> **Exercise prompt**:
Every entry below is to be copied exactly, apart from any picture it holds.

> **Available data**:
------------------------------

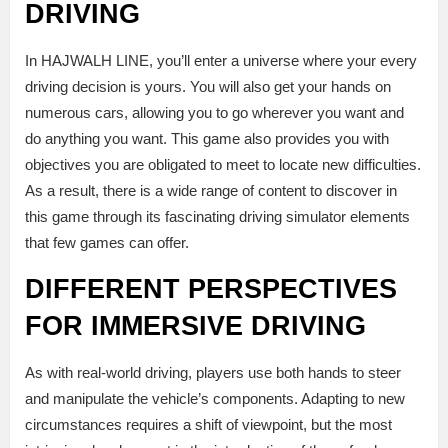
DRIVING
In HAJWALH LINE, you’ll enter a universe where your every
driving decision is yours. You will also get your hands on
numerous cars, allowing you to go wherever you want and
do anything you want. This game also provides you with
objectives you are obligated to meet to locate new difficulties.
As a result, there is a wide range of content to discover in
this game through its fascinating driving simulator elements
that few games can offer.
DIFFERENT PERSPECTIVES
FOR IMMERSIVE DRIVING
As with real-world driving, players use both hands to steer
and manipulate the vehicle’s components. Adapting to new
circumstances requires a shift of viewpoint, but the most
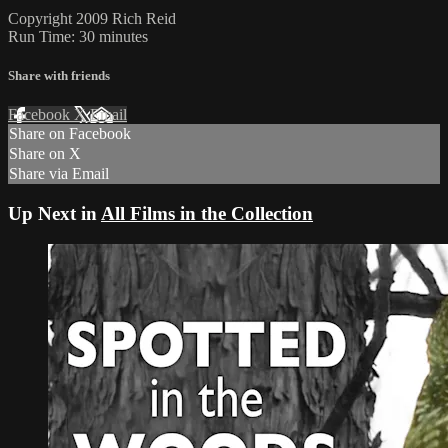
Copyright 2009 Rich Reid
Run Time: 30 minutes
Share with friends
Facebook
X
Email
Share on Facebook
Share on X
Share via Email
Up Next in
All Films in the Collection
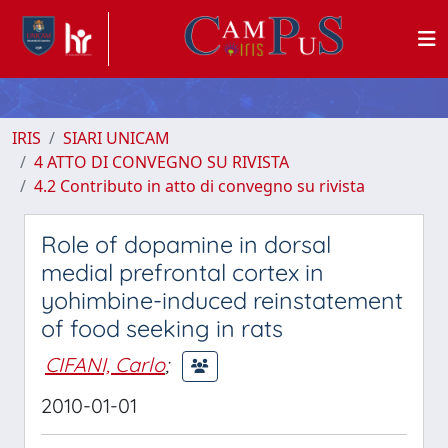
IRIS
SIARI UNICAM
4 ATTO DI CONVEGNO SU RIVISTA
4.2 Contributo in atto di convegno su rivista
Role of dopamine in dorsal
medial prefrontal cortex in
yohimbine-induced reinstatement
of food seeking in rats
CIFANI, Carlo
;
2010-01-01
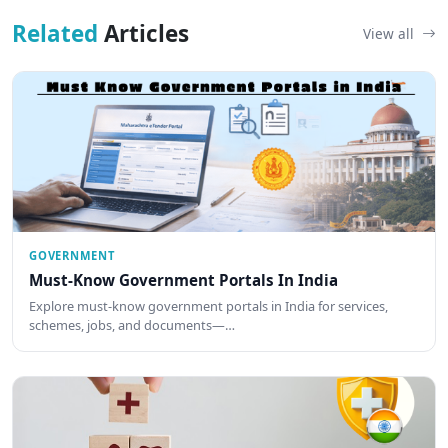
Related
Articles
View all
GOVERNMENT
Must-Know Government Portals In India
Explore must-know government portals in India for services,
schemes, jobs, and documents—…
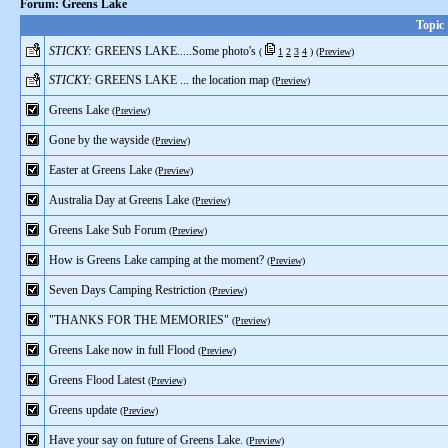
Forum: Greens Lake
Topic
STICKY:
GREENS LAKE.....Some photo's
(
1
2
3
4
)
(Preview)
STICKY:
GREENS LAKE ... the location map
(Preview)
Greens Lake
(Preview)
Gone by the wayside
(Preview)
Easter at Greens Lake
(Preview)
Australia Day at Greens Lake
(Preview)
Greens Lake Sub Forum
(Preview)
How is Greens Lake camping at the moment?
(Preview)
Seven Days Camping Restriction
(Preview)
"THANKS FOR THE MEMORIES"
(Preview)
Greens Lake now in full Flood
(Preview)
Greens Flood Latest
(Preview)
Greens update
(Preview)
Have your say on future of Greens Lake.
(Preview)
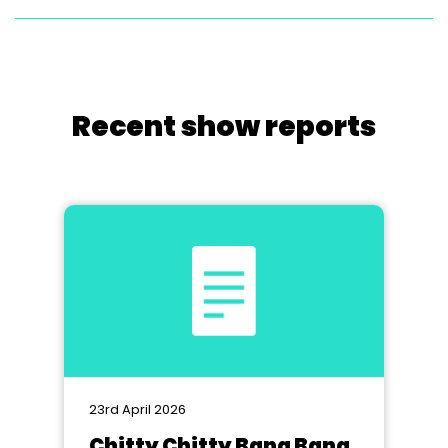
Recent show reports
23rd April 2026
Chitty Chitty Bang Bang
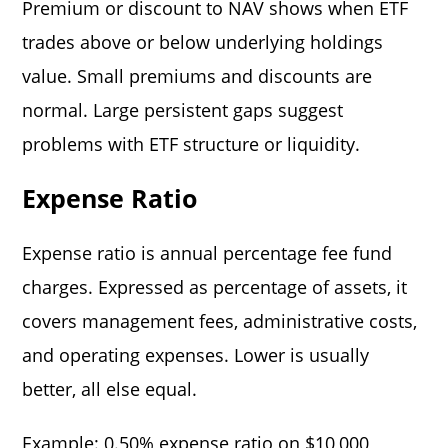
Premium or discount to NAV shows when ETF
trades above or below underlying holdings
value. Small premiums and discounts are
normal. Large persistent gaps suggest
problems with ETF structure or liquidity.
Expense Ratio
Expense ratio is annual percentage fee fund
charges. Expressed as percentage of assets, it
covers management fees, administrative costs,
and operating expenses. Lower is usually
better, all else equal.
Example: 0.50% expense ratio on $10,000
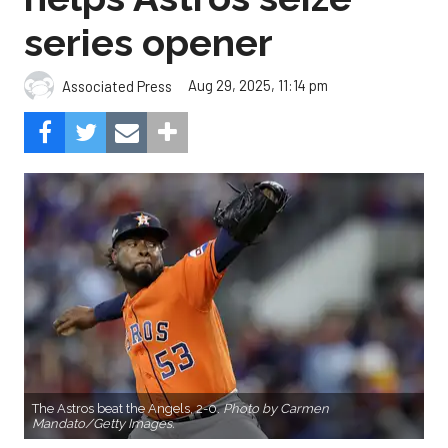
series opener
Aug 29, 2025, 11:14 pm
Associated Press
The Astros beat the Angels, 2-0.
Photo by Carmen
Mandato/Getty Images.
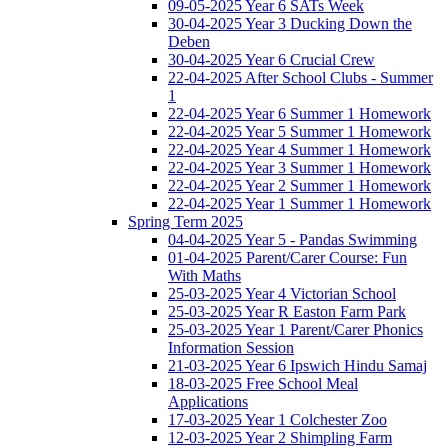
09-05-2025 Year 6 SATs Week
30-04-2025 Year 3 Ducking Down the
Deben
30-04-2025 Year 6 Crucial Crew
22-04-2025 After School Clubs - Summer
1
22-04-2025 Year 6 Summer 1 Homework
22-04-2025 Year 5 Summer 1 Homework
22-04-2025 Year 4 Summer 1 Homework
22-04-2025 Year 3 Summer 1 Homework
22-04-2025 Year 2 Summer 1 Homework
22-04-2025 Year 1 Summer 1 Homework
Spring Term 2025
04-04-2025 Year 5 - Pandas Swimming
01-04-2025 Parent/Carer Course: Fun
With Maths
25-03-2025 Year 4 Victorian School
25-03-2025 Year R Easton Farm Park
25-03-2025 Year 1 Parent/Carer Phonics
Information Session
21-03-2025 Year 6 Ipswich Hindu Samaj
18-03-2025 Free School Meal
Applications
17-03-2025 Year 1 Colchester Zoo
12-03-2025 Year 2 Shimpling Farm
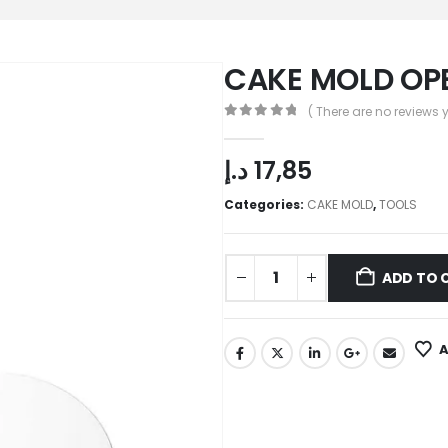
CAKE MOLD OPE
( There are no reviews y
0
out of 5
د.إ
17,85
Categories:
CAKE MOLD
,
TOOLS
ADD TO 
A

------------------------------

> **Result for this task**:
DRIVING
In HAJWALH LINE, you’ll enter a universe where your every
driving decision is yours. You will also get your hands on
numerous cars, allowing you to go wherever you want and
do anything you want. This game also provides you with
objectives you are obligated to meet to locate new difficulties.
As a result, there is a wide range of content to discover in
this game through its fascinating driving simulator elements
that few games can offer.
DIFFERENT PERSPECTIVES
FOR IMMERSIVE DRIVING
As with real-world driving, players use both hands to steer
and manipulate the vehicle’s components. Adapting to new
circumstances requires a shift of viewpoint, but the most
Copyright 2009 Rich Reid
Run Time: 30 minutes
Share with friends
Facebook
X
Email
Share on Facebook
Share on X
Share via Email
Up Next in
All Films in the Collection
IRIS
SIARI UNICAM
4 ATTO DI CONVEGNO SU RIVISTA
4.2 Contributo in atto di convegno su rivista
Role of dopamine in dorsal
medial prefrontal cortex in
yohimbine-induced reinstatement
of food seeking in rats
CIFANI, Carlo
;
2010-01-01
Related
Articles
View all
GOVERNMENT
Must-Know Government Portals In India
Explore must-know government portals in India for services,
schemes, jobs, and documents—…
Forum: Greens Lake
Topic
STICKY:
GREENS LAKE.....Some photo's
(
1
2
3
4
)
(Preview)
STICKY:
GREENS LAKE ... the location map
(Preview)
Greens Lake
(Preview)
Gone by the wayside
(Preview)
Easter at Greens Lake
(Preview)
Australia Day at Greens Lake
(Preview)
Greens Lake Sub Forum
(Preview)
How is Greens Lake camping at the moment?
(Preview)
Seven Days Camping Restriction
(Preview)
"THANKS FOR THE MEMORIES"
(Preview)
Greens Lake now in full Flood
(Preview)
Greens Flood Latest
(Preview)
Greens update
(Preview)
Have your say on future of Greens Lake.
(Preview)
Recent show reports
23rd April 2026
Chitty Chitty Bang Bang
Premium or discount to NAV shows when ETF
trades above or below underlying holdings
value. Small premiums and discounts are
normal. Large persistent gaps suggest
problems with ETF structure or liquidity.
Expense Ratio
Expense ratio is annual percentage fee fund
charges. Expressed as percentage of assets, it
covers management fees, administrative costs,
and operating expenses. Lower is usually
better, all else equal.
Example: 0.50% expense ratio on $10,000
series opener
Aug 29, 2025, 11:14 pm
Associated Press
The Astros beat the Angels, 2-0.
Photo by Carmen
Mandato/Getty Images.
09-05-2025 Year 6 SATs Week
30-04-2025 Year 3 Ducking Down the
Deben
30-04-2025 Year 6 Crucial Crew
22-04-2025 After School Clubs - Summer
1
22-04-2025 Year 6 Summer 1 Homework
22-04-2025 Year 5 Summer 1 Homework
22-04-2025 Year 4 Summer 1 Homework
22-04-2025 Year 3 Summer 1 Homework
22-04-2025 Year 2 Summer 1 Homework
22-04-2025 Year 1 Summer 1 Homework
Spring Term 2025
04-04-2025 Year 5 - Pandas Swimming
01-04-2025 Parent/Carer Course: Fun
With Maths
25-03-2025 Year 4 Victorian School
25-03-2025 Year R Easton Farm Park
25-03-2025 Year 1 Parent/Carer Phonics
Information Session
21-03-2025 Year 6 Ipswich Hindu Samaj
18-03-2025 Free School Meal
Applications
17-03-2025 Year 1 Colchester Zoo
12-03-2025 Year 2 Shimpling Farm
CAKE MOLD OPE
( There are no reviews y
0
out of 5
د.إ
17,85
Categories:
CAKE MOLD
,
TOOLS
ADD TO 
A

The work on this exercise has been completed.